Despite the numerous pharmacological and immunological approaches for multimodal glioma treatments
proposed in recent years, glioma phenotypic and genotypic spatial profiles remain heterogeneous and, therefore,
represent the biggest disadvantage for patient outcomes due to the development of treatment resistance.

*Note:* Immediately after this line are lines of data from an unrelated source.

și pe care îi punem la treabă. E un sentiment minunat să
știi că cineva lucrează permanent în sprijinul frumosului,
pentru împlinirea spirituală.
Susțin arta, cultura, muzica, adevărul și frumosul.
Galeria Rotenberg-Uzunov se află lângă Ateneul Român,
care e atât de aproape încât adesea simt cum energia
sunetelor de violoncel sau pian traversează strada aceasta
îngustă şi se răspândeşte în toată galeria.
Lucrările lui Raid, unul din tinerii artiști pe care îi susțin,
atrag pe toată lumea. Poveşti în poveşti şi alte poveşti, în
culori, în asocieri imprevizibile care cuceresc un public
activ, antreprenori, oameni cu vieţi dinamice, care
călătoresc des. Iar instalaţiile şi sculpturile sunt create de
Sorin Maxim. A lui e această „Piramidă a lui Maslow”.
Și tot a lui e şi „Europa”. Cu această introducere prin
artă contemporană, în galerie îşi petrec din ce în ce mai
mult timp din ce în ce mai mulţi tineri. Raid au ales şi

Cell fusions through permanent cell-fusion and temporal tunneling nanotube (TNT) formations are novel,
recently discovered sources of intercellular gene transfers and glioma heterogeneity. In our grant, we will provide
a detailed analysis of cellular mechanisms essential for intercellular gene transfer via cell fusion and TNT
formations for different glioma subtypes in patient-derived tissue, mimicked glioma microenvironment in vitro,
and in mouse glioma models in vivo. Cell fusion and TNT formations in the context of tumor heterogeneity will
be detailed by following techniques: i) the high-resolution spatial cell transcriptional and histological profiling in
tissue slices (Visium platform); ii) the RNA-Seq and WES profiling (Illumina platform) on a single-cell level after
cell-type-specific enrichment by flow cytometry technique from dissociated tissue; iii) the proteomics (HCP, mass
spectrometry) analysis of molecular complexes involved in gene transfer at different stages of cell interaction.

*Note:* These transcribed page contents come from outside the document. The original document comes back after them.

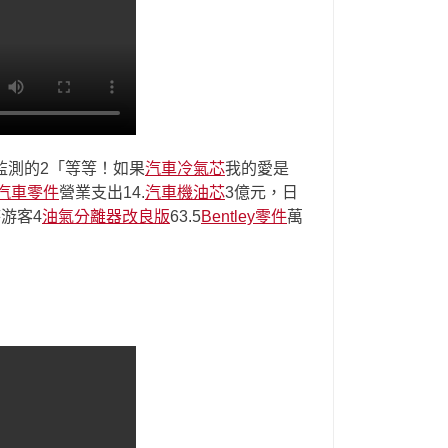
監測的2「等等！如果
汽車冷氣芯
我的愛是
汽車零件
營業支出14.
汽車機油芯
3億元，日
游客4
油氣分離器改良版
63.5
Bentley零件
萬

Cell-specific Cas9/gRNA- directed gene knockdown in combination with the target rescue experiments and
quantitative Cre/fluorescence-based reporters of cell fusion and TNT formations will be utilized in vitro and in
vivo to complement RNA-Seq, WES, and proteomics data, allowing identification of new targets and providing
seeds for the development of novel pharmacological inhibitors of cell fusion and TNT formations.
Our preliminary data identified horizontal gene transfer via cell fusion and TNT formations between
glioma cells themselves and glioma/normal host cells in the hypoxic, inflammatory, mechanically stressed,
cytotoxic, and amino acid deprived microenvironmental glioma loci. We analyzed the transcriptomic and
proteomic signature of five PDGx cell lines of different molecular subtypes and confirmed that a central node of
the cellular stress response, the mRNA-binding protein HuR, is an essential regulator of cell fusion and TNT
formations in numerous stress conditions. The key biomarkers of TNT formations (TNFAIP2, GJA1) and
numerous endogenous fusogenes are direct HuR mRNA targets and overexpressed in gliomas in a HuR-
dependent manner. Therefore, we propose that pharmacological inhibitors of HuR function may serve as
suppressors of intercellular gene transfers evoked by cell fusion and TNT formations. In our grant, the impact of
the recently developed and patented by our group inhibitors of HuR dimerization (SRI42127 is a lead compound)
will be assessed in the regulation of glioma heterogeneity in vitro and in vivo. The high throughput genome-wide
in vivo screening of PDGx cell lines transduced with a Human GeCKOv2 CRISPR genome-wide knockout library
will be employed to reveal and compensate potential mechanisms of cell fusion tolerance to the HuR inhibitors.